Patrick D. Pagnano

( 1947 - 2018 )

Patrick D. Pagnano, an uncompromising street photographer, became passionate about photography while attending Columbia College Chicago, graduating with a BA in photography. He studied under James Newberry, founder of the photography program and David Avison, as well as guest professors such as Harold Allen from the School of the Art Institute of Chicago. Here he developed his approach to shooting on the street —a “stream of consciousness” exploration — a narrative technique similar to the three photographers Pat most respected: Robert Frank, Garry Winogrand and Walker Evans.

He strove to capture the essence of a moment, yet wanted to leave the viewer with the thought that there was a larger story beyond the photograph. The changing environment was key to Pat in its role as to how it affected the people within his camera frame.

In 2002 he published Shot on the Street, a book featuring sixty color images of his New York City street work. The Center For documentary Studies Double Take Magazine wrote: The book “is a collection of images by one of those whose social curiosity took them into the daily rush of New York City’s streets. Shot during the 1970’s and 1980’s, Pagnano’s images are reminiscent of Helen Levitt’s street photographs…replete with the colors and patterns of the day, the poetics of social interaction, and the visual ironies born of the relationship between an urban space and its inhabitants.” In the introduction to this book, he wrote: “The street’s influence and energy never ceases. It is not only felt outside, but permeates the interiors of its structures and minds of its inhabitants.” 

Patrick’s photographs have been exhibited at the Art Institute of Chicago,Museum of Modern Art, Brooklyn Museum, New York Public Library, Philadelphia Museum of Art, New York Cultural Center, 3M Corporation and Le Mois de la Photo à Montréal, among others. His work is in the permanent collections of the Art Institute of Chicago, Museum of Modern Art, Museum of the City of New York, Brooklyn Museum, New York Public Library, Dreyfus Corporation, 3M Corporation, the Helmut Gernsheim Collection, as well as private collections. His photographs have been featured in photography magazines including Aperture Number 96, Popular Photography, Popular Photography’s S.L.R.

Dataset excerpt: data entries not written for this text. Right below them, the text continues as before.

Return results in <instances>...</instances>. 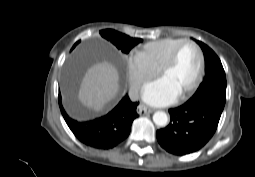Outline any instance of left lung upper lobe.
I'll return each mask as SVG.
<instances>
[{
	"label": "left lung upper lobe",
	"mask_w": 255,
	"mask_h": 177,
	"mask_svg": "<svg viewBox=\"0 0 255 177\" xmlns=\"http://www.w3.org/2000/svg\"><path fill=\"white\" fill-rule=\"evenodd\" d=\"M203 50L206 74L203 82L190 101L196 102L204 98L215 97L226 101V76L220 59L207 45L196 41Z\"/></svg>",
	"instance_id": "5c2ea615"
}]
</instances>
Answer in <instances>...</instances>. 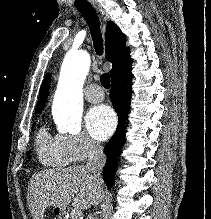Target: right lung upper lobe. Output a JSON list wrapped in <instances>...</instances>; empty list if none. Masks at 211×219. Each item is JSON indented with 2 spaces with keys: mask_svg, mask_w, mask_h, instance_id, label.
Masks as SVG:
<instances>
[{
  "mask_svg": "<svg viewBox=\"0 0 211 219\" xmlns=\"http://www.w3.org/2000/svg\"><path fill=\"white\" fill-rule=\"evenodd\" d=\"M106 59L113 64L110 70L111 79L119 72L129 68L132 64L130 49L126 44V36L120 28L112 21L108 22L106 29ZM51 76L47 74L42 82L36 112H41L44 108L50 86Z\"/></svg>",
  "mask_w": 211,
  "mask_h": 219,
  "instance_id": "right-lung-upper-lobe-1",
  "label": "right lung upper lobe"
}]
</instances>
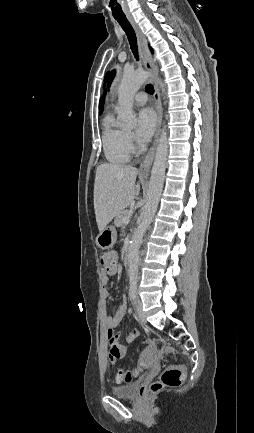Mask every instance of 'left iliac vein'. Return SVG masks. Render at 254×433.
Returning <instances> with one entry per match:
<instances>
[{
    "mask_svg": "<svg viewBox=\"0 0 254 433\" xmlns=\"http://www.w3.org/2000/svg\"><path fill=\"white\" fill-rule=\"evenodd\" d=\"M134 305L136 307V310L138 312L139 318L143 321L146 322V318H145V314L143 312V304L140 298H136L134 301Z\"/></svg>",
    "mask_w": 254,
    "mask_h": 433,
    "instance_id": "left-iliac-vein-1",
    "label": "left iliac vein"
}]
</instances>
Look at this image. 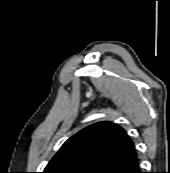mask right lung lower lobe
Segmentation results:
<instances>
[{"instance_id":"right-lung-lower-lobe-1","label":"right lung lower lobe","mask_w":170,"mask_h":173,"mask_svg":"<svg viewBox=\"0 0 170 173\" xmlns=\"http://www.w3.org/2000/svg\"><path fill=\"white\" fill-rule=\"evenodd\" d=\"M103 173H142L137 155L111 166Z\"/></svg>"}]
</instances>
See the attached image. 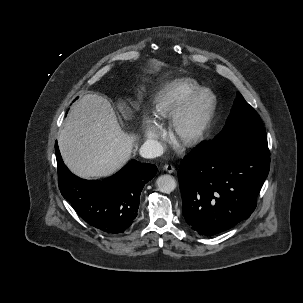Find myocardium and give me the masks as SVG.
<instances>
[{"label": "myocardium", "mask_w": 303, "mask_h": 303, "mask_svg": "<svg viewBox=\"0 0 303 303\" xmlns=\"http://www.w3.org/2000/svg\"><path fill=\"white\" fill-rule=\"evenodd\" d=\"M204 96L209 97V103L202 118L193 129L186 130L185 123L187 119ZM217 104V96L210 88L202 87L198 89L171 117L170 129L174 138L184 146L190 147L198 144L204 138L212 123Z\"/></svg>", "instance_id": "f54148a6"}]
</instances>
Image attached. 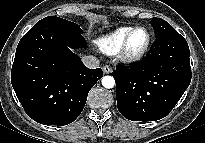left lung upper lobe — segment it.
Returning <instances> with one entry per match:
<instances>
[{"label":"left lung upper lobe","instance_id":"1","mask_svg":"<svg viewBox=\"0 0 205 143\" xmlns=\"http://www.w3.org/2000/svg\"><path fill=\"white\" fill-rule=\"evenodd\" d=\"M151 24L154 28L156 38L175 31V29L168 22L161 18H152Z\"/></svg>","mask_w":205,"mask_h":143}]
</instances>
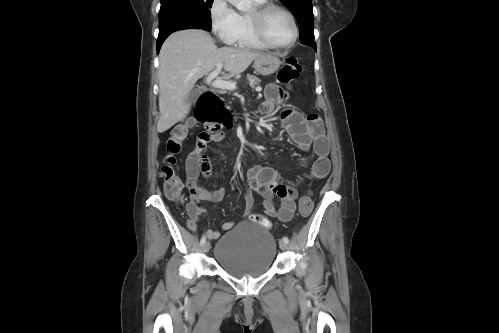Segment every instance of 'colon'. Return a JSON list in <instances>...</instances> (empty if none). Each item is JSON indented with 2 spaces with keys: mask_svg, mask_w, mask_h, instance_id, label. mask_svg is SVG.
I'll return each instance as SVG.
<instances>
[{
  "mask_svg": "<svg viewBox=\"0 0 499 333\" xmlns=\"http://www.w3.org/2000/svg\"><path fill=\"white\" fill-rule=\"evenodd\" d=\"M301 66L294 58H289L286 63L281 67L278 72V81L282 84H290L297 79L301 73ZM213 102L216 109V125L209 128L212 132L220 131L222 125H225L230 119V112L222 105L220 99L214 95ZM192 121L177 124L170 132L166 141V156L160 170V175L164 182V192L171 200H177L181 197L183 192V183L178 177L175 169L176 158L182 148L183 141L187 137L189 127ZM313 210V200L311 195L303 196L299 201V214L302 217H307ZM249 219L253 222L259 223L263 227L270 229L271 222L262 215L252 214Z\"/></svg>",
  "mask_w": 499,
  "mask_h": 333,
  "instance_id": "colon-1",
  "label": "colon"
}]
</instances>
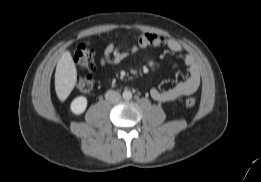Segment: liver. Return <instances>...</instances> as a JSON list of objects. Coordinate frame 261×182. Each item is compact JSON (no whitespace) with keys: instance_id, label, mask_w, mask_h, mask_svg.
<instances>
[{"instance_id":"6515ba94","label":"liver","mask_w":261,"mask_h":182,"mask_svg":"<svg viewBox=\"0 0 261 182\" xmlns=\"http://www.w3.org/2000/svg\"><path fill=\"white\" fill-rule=\"evenodd\" d=\"M77 81V70L70 51H65L58 60L55 71V91L60 101H65Z\"/></svg>"}]
</instances>
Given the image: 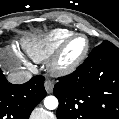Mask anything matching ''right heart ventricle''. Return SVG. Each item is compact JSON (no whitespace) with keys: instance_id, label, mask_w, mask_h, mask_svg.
<instances>
[{"instance_id":"1","label":"right heart ventricle","mask_w":119,"mask_h":119,"mask_svg":"<svg viewBox=\"0 0 119 119\" xmlns=\"http://www.w3.org/2000/svg\"><path fill=\"white\" fill-rule=\"evenodd\" d=\"M71 34L72 32L68 29L56 28L26 40L24 49L33 60L42 62L51 57L59 45Z\"/></svg>"}]
</instances>
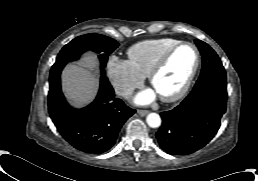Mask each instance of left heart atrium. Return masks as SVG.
Listing matches in <instances>:
<instances>
[{
	"mask_svg": "<svg viewBox=\"0 0 258 181\" xmlns=\"http://www.w3.org/2000/svg\"><path fill=\"white\" fill-rule=\"evenodd\" d=\"M156 97V93L154 90L152 89H147L141 93H139L136 97H135V102L137 104H148L151 101H153Z\"/></svg>",
	"mask_w": 258,
	"mask_h": 181,
	"instance_id": "obj_1",
	"label": "left heart atrium"
}]
</instances>
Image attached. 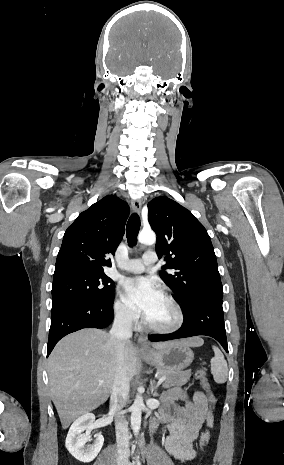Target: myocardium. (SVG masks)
<instances>
[{
    "label": "myocardium",
    "instance_id": "myocardium-1",
    "mask_svg": "<svg viewBox=\"0 0 284 465\" xmlns=\"http://www.w3.org/2000/svg\"><path fill=\"white\" fill-rule=\"evenodd\" d=\"M161 295L169 303V305L171 306V308L174 311V314H175L174 323L171 324L168 327H156V326L151 325L148 322L147 318L144 317L143 318V324H144V326L146 327V329L149 332H151V333H153L155 335H162V336L172 335V334L176 333L182 327V325L184 323V314H183V311H182L180 305L174 299L173 296H171L170 294L165 293V292H163Z\"/></svg>",
    "mask_w": 284,
    "mask_h": 465
}]
</instances>
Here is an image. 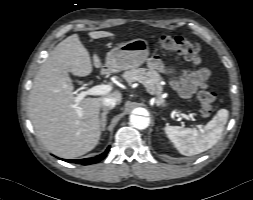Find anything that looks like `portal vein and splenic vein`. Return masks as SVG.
Here are the masks:
<instances>
[{
  "mask_svg": "<svg viewBox=\"0 0 253 200\" xmlns=\"http://www.w3.org/2000/svg\"><path fill=\"white\" fill-rule=\"evenodd\" d=\"M111 91H112V86L109 85V84H102V85L93 86V87H91L87 90L79 92L77 94V96L75 97V104L78 105L81 102V100H83L86 96H89V95H105V94H107ZM176 116L185 118L187 120L195 121V119L190 118L186 114H176ZM198 127H201V126L199 125Z\"/></svg>",
  "mask_w": 253,
  "mask_h": 200,
  "instance_id": "18ae733b",
  "label": "portal vein and splenic vein"
}]
</instances>
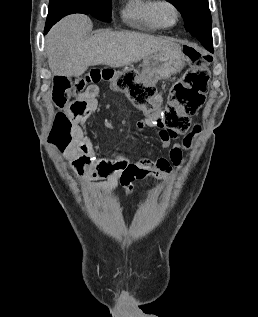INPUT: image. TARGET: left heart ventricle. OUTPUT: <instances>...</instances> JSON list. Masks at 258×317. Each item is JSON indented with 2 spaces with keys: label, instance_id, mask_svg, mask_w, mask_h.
Returning a JSON list of instances; mask_svg holds the SVG:
<instances>
[{
  "label": "left heart ventricle",
  "instance_id": "left-heart-ventricle-1",
  "mask_svg": "<svg viewBox=\"0 0 258 317\" xmlns=\"http://www.w3.org/2000/svg\"><path fill=\"white\" fill-rule=\"evenodd\" d=\"M161 15L165 20L170 21L173 18V11L171 8L167 7L162 11Z\"/></svg>",
  "mask_w": 258,
  "mask_h": 317
}]
</instances>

Most recently, BRIC Arts “Brooklyn Photographs” exhibition in September 2017 featured Patrick’s Empire Roller Disco series that memorialized the disco era in Brooklyn. In early 2018, Benrubi Gallery, New York City,presented this series as a solo exhibition in their Project Space.

Patrick also achieved success as a photojournalist and commercial photographer, doing assignments for CBS, HBO and Fortune, Forbes, Business Week and Financial World magazines as well as The New York Times and an impressive list of Fortune 500 corporations. 

In 1996 Pat was awarded a prestigious assignment that marked a highlight in his career as a journalist: still photographer for "CBS Reports: The Last Revolutionary," accompanying Dan Rather to Cuba to document his interviews with Fidel Castro. Mr. Rather and the crew got "unprecedented access to Cuba and to Castro” visiting the sites of pivotal events in the Cuban leader's career, including the Bay of Pigs and the Sierra Maestra mountains.

Patrick D. Pagnano passed away on October 7, 2018 as a result of complications after heart surgery. His wife Kari Pagnano survives him; they were married in Chicago 44 years ago.